Dia berkata: “Dalam banyak kasus, negara-negara tidak melaporkan emisi gas rumah kaca dari konflik bersenjata atau memasukkannya ke dalam total emisi mereka. “Menurut para ilmuwan iklim, hal ini mengakibatkan perkiraan total emisi yang terlalu rendah…dan karena itu meremehkan besarnya permasalahan yang ada.”
Misalnya, duta besar menyoroti bagaimana Palestina bertanggung jawab atas kurang dari 0,001 persen emisi global, namun mereka masih menghadapi peristiwa iklim yang parah dan belum pernah terjadi sebelumnya. “Pendudukan ilegal Israel juga mengurangi kemampuan Palestina untuk mendukung kebijakan iklim internasional yang efektif.”

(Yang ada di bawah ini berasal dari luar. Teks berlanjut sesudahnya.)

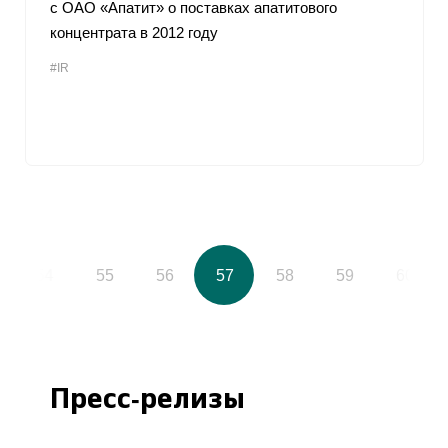
с ОАО «Апатит» о поставках апатитового
концентрата в 2012 году
#IR
54
55
56
57
58
59
60
Пресс-релизы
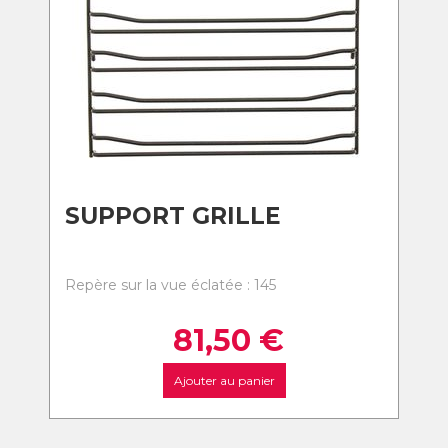
SUPPORT GRILLE
Repère sur la vue éclatée : 145
81,50
€
Ajouter au panier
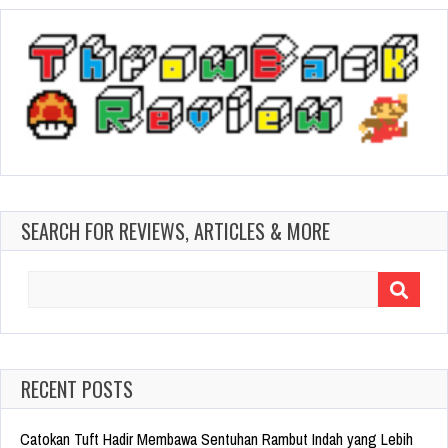
SEARCH FOR REVIEWS, ARTICLES & MORE
Search
for:
RECENT POSTS
Catokan Tuft Hadir Membawa Sentuhan Rambut Indah yang Lebih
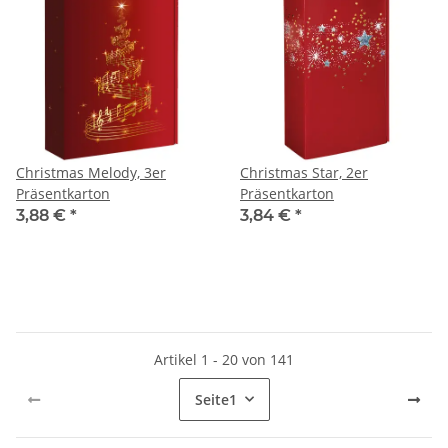
Christmas Melody, 3er
Christmas Star, 2er
Präsentkarton
Präsentkarton
3,88 €
*
3,84 €
*
Artikel 1 - 20 von 141
Seite
1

Palestina mengambil langkah-langkah untuk mengurangi 17,5 persen emisi gas rumah kaca pada tahun 2040 berdasarkan status quo saat ini, namun targetnya bisa meningkat menjadi 26,6 persen jika pendudukan Israel di wilayah tersebut berakhir. Negara telah menyampaikan hal pertama Kontribusi yang ditentukan secara nasional ke UNFCCC pada Oktober 2021.
“Tidak ada keraguan bahwa pendudukan Israel yang penuh kekerasan dan ilegal atas Palestina serta kebijakan-kebijakannya yang diskriminatif jelas mempunyai dampak negatif terhadap iklim.”

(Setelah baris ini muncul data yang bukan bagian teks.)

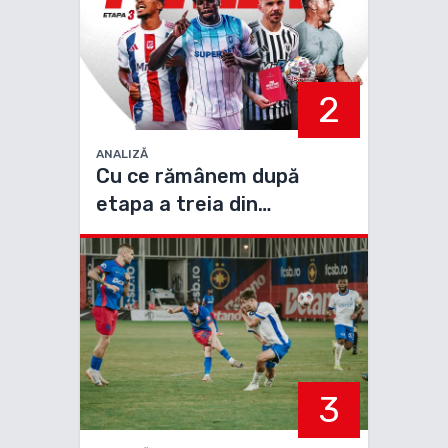
2
ANALIZĂ
Cu ce rămânem după
etapa a treia din
Superliga
3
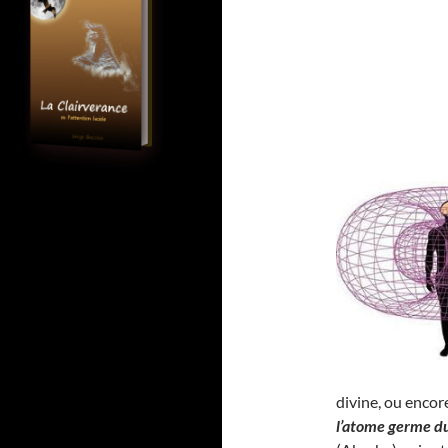
divine, ou encor
l’atome germe d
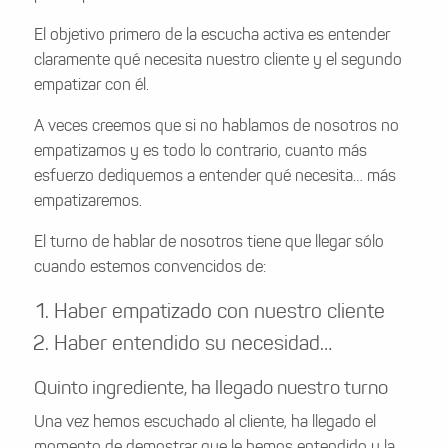
El objetivo primero de la escucha activa es entender
claramente qué necesita nuestro cliente y el segundo
empatizar con él.
A veces creemos que si no hablamos de nosotros no
empatizamos y es todo lo contrario, cuanto más
esfuerzo dediquemos a entender qué necesita… más
empatizaremos.
El turno de hablar de nosotros tiene que llegar sólo
cuando estemos convencidos de:
Haber empatizado con nuestro cliente
Haber entendido su necesidad…
Quinto ingrediente, ha llegado nuestro turno
Una vez hemos escuchado al cliente, ha llegado el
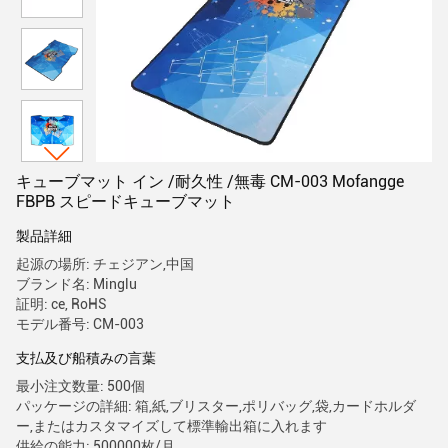
キューブマット イン /耐久性 /無毒 CM-003 Mofangge
FBPB スピードキューブマット
製品詳細
起源の場所: チェジアン,中国
ブランド名: Minglu
証明: ce, RoHS
モデル番号: CM-003
支払及び船積みの言葉
最小注文数量: 500個
パッケージの詳細: 箱,紙,ブリスター,ポリバッグ,袋,カードホルダ
ー,またはカスタマイズして標準輸出箱に入れます
供給の能力: 500000枚/月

Kate Mackintosh, direktur eksekutif Law Promise Institute Europe di UCLA dan penasihat hukum lainnya di tim yang mewakili Palestina, menyoroti bagaimana tonase rudal yang diluncurkan hanya dalam enam bulan telah melampaui gabungan pengeboman di Dresden, Hamburg dan London selama Perang Dunia II. , dan bahwa kegiatan ini telah mengeluarkan sejumlah besar gas rumah kaca.
Angka-angka ini juga hanya mewakili “sebagian kecil dari total emisi gas rumah kaca terkait konflik” ke atmosfer, katanya. “Rekonstruksi pasca perang setelah konflik bersenjata lainnya diketahui menghasilkan emisi yang jauh lebih besar dibandingkan dengan tindakan permusuhan,” argumennya. Perkiraan menunjukkan bahwa jika rekonstruksi turut diperhitungkan, total emisi yang dihasilkan akan meningkat hingga lebih dari 52 juta ton CO2e.

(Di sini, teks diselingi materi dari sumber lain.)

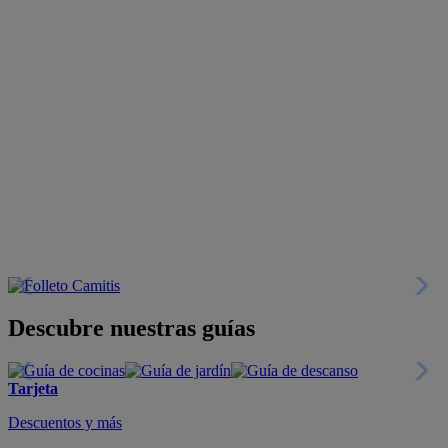
Descubre nuestras guías
Tarjeta
Descuentos y más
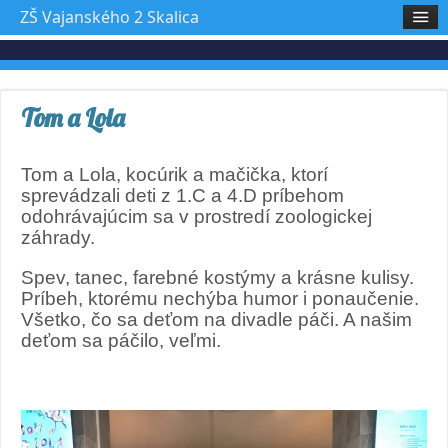
ZŠ Vajanského 2 Skalica
Tom a Lola
Tom a Lola, kocúrik a mačička, ktorí
sprevádzali deti z 1.C a 4.D príbehom
odohrávajúcim sa v prostredí zoologickej
záhrady.
Spev, tanec, farebné kostýmy a krásne kulisy.
Príbeh, ktorému nechýba humor i ponaučenie.
Všetko, čo sa deťom na divadle páči. A našim
deťom sa páčilo, veľmi.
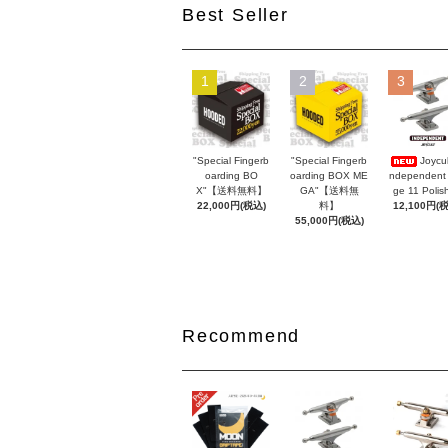
Best Seller
1
2
3
"Special Fingerb
"Special Fingerb
Joycul
oarding BO
oarding BOX ME
ndependent
X"【送料無料】
GA"【送料無
ge 11 Polis
22,000円(税込)
料】
12,100円(
55,000円(税込)
Recommend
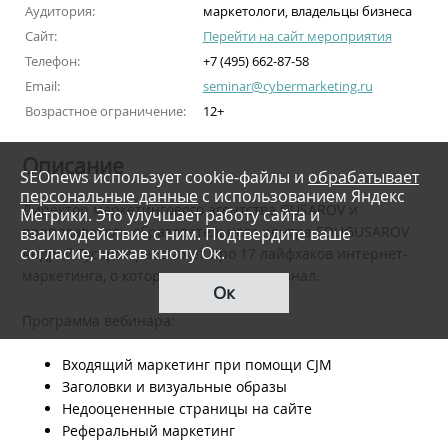
Аудитория:
маркетологи, владельцы бизнеса
Сайт:
Перейти на сайт мероприятия
Телефон:
+7 (495) 662-87-58
Email:
seminar@cybermarketing.ru
Возрастное ограничение:
12+
Описание
SEOnews использует cookie-файлы и
обрабатывает
персональные данные
с использованием Яндекс
Директор маркетингового агентства GUSAROV и
Метрики. Это улучшает работу сайта и
взаимодействие с ним. Подтвердите ваше
преподаватель образовательного центра EDUGUSAROV
согласие, нажав кнопу Ок.
Андрей Гусаров расскажет про 17 лайфхаков интернет-
маркетинга, о которых ты раньше не знал.
Ок
Программа вебинара:
Входящий маркетинг при помощи CJM
Заголовки и визуальные образы
Недооцененные страницы на сайте
Реферальный маркетинг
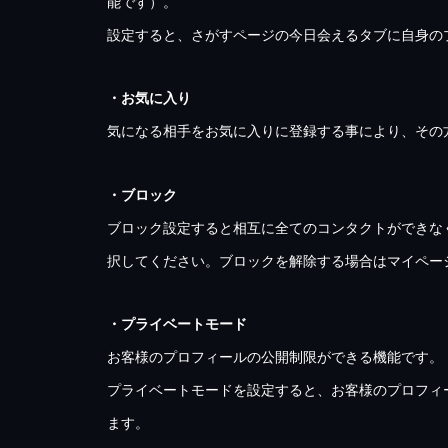
能です）。
設定すると、さがすページの今日会えるタブに自身の
・お気に入り
気になる相手をお気に入りに登録する事により、その
・ブロック
ブロック設定すると相互に全てのコンタクトができな
択してください。ブロックを解除する場合はマイペー
・プライベートモード
お客様のプロフィールの公開制限ができる機能です。
プライベートモードを設定すると、お客様のプロフィ
ます。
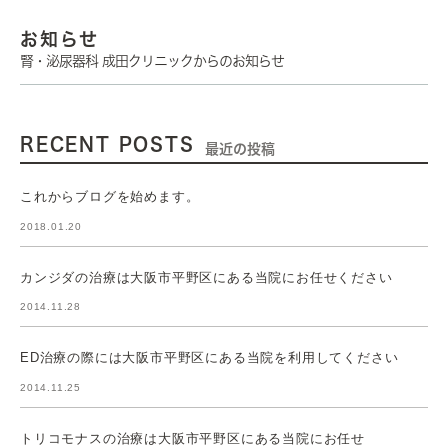
お知らせ
腎・泌尿器科 成田クリニックからのお知らせ
RECENT POSTS
最近の投稿
これからブログを始めます。
2018.01.20
カンジダの治療は大阪市平野区にある当院にお任せください
2014.11.28
ED治療の際には大阪市平野区にある当院を利用してください
2014.11.25
トリコモナスの治療は大阪市平野区にある当院にお任せ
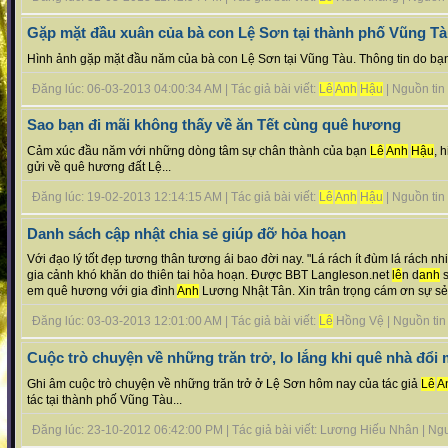
Gặp mặt đầu xuân của bà con Lệ Sơn tại thành phố Vũng T
Hình ảnh gặp mặt đầu năm của bà con Lệ Sơn tại Vũng Tàu. Thông tin do b
Đăng lúc: 06-03-2013 04:00:34 AM | Tác giả bài viết:
Lê
Anh
Hậu
| Nguồn tin :
Sao bạn đi mãi không thấy về ăn Tết cùng quê hương
Cảm xúc đầu năm với những dòng tâm sự chân thành của bạn
Lê
Anh
Hậu
, 
gửi về quê hương đất Lệ...
Đăng lúc: 19-02-2013 12:14:15 AM | Tác giả bài viết:
Lê
Anh
Hậu
| Nguồn tin :
Danh sách cập nhật chia sẻ giúp đỡ hỏa hoạn
Với đạo lý tốt đẹp tương thân tương ái bao đời nay. "Lá rách ít đùm lá rách 
gia cảnh khó khăn do thiên tai hỏa hoạn. Được BBT Langleson.net
lê
n d
anh
s
em quê hương với gia đình
Anh
Lương Nhật Tân. Xin trân trọng cám ơn sự sẻ..
Đăng lúc: 03-03-2013 12:01:00 AM | Tác giả bài viết:
Lê
Hồng Vệ | Nguồn tin :
Cuộc trò chuyện về những trăn trở, lo lắng khi quê nhà đổi
Ghi âm cuộc trò chuyện về những trăn trở ở Lệ Sơn hôm nay của tác giả
Lê
A
tác tại thành phố Vũng Tàu...
Đăng lúc: 23-10-2012 06:42:00 PM | Tác giả bài viết: Lương Hiếu Nhân | Nguồn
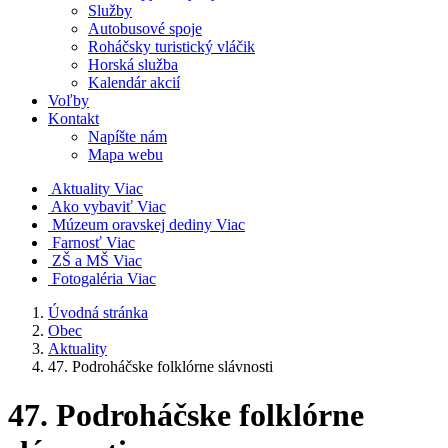
Služby
Autobusové spoje
Roháčsky turistický vláčik
Horská služba
Kalendár akcií
Voľby
Kontakt
Napíšte nám
Mapa webu
Aktuality
Viac
Ako vybaviť
Viac
Múzeum oravskej dediny
Viac
Farnosť
Viac
ZŠ a MŠ
Viac
Fotogaléria
Viac
Úvodná stránka
Obec
Aktuality
47. Podroháčske folklórne slávnosti
47. Podroháčske folklórne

Perkara hukum untuk meminta pendapat penasehat (advisory opinion) dari ICJ dipimpin oleh negara-negara Selatan, termasuk negara kepulauan kecil di Pasifik, Vanuatu. ICJ kemungkinan akan mengeluarkan pendapatnya pada tahun 2025 dan, meskipun keputusan tersebut tidak mengikat secara hukum, keputusan tersebut dapat menjadi referensi utama bagi litigasi yang didorong oleh perubahan iklim di seluruh dunia.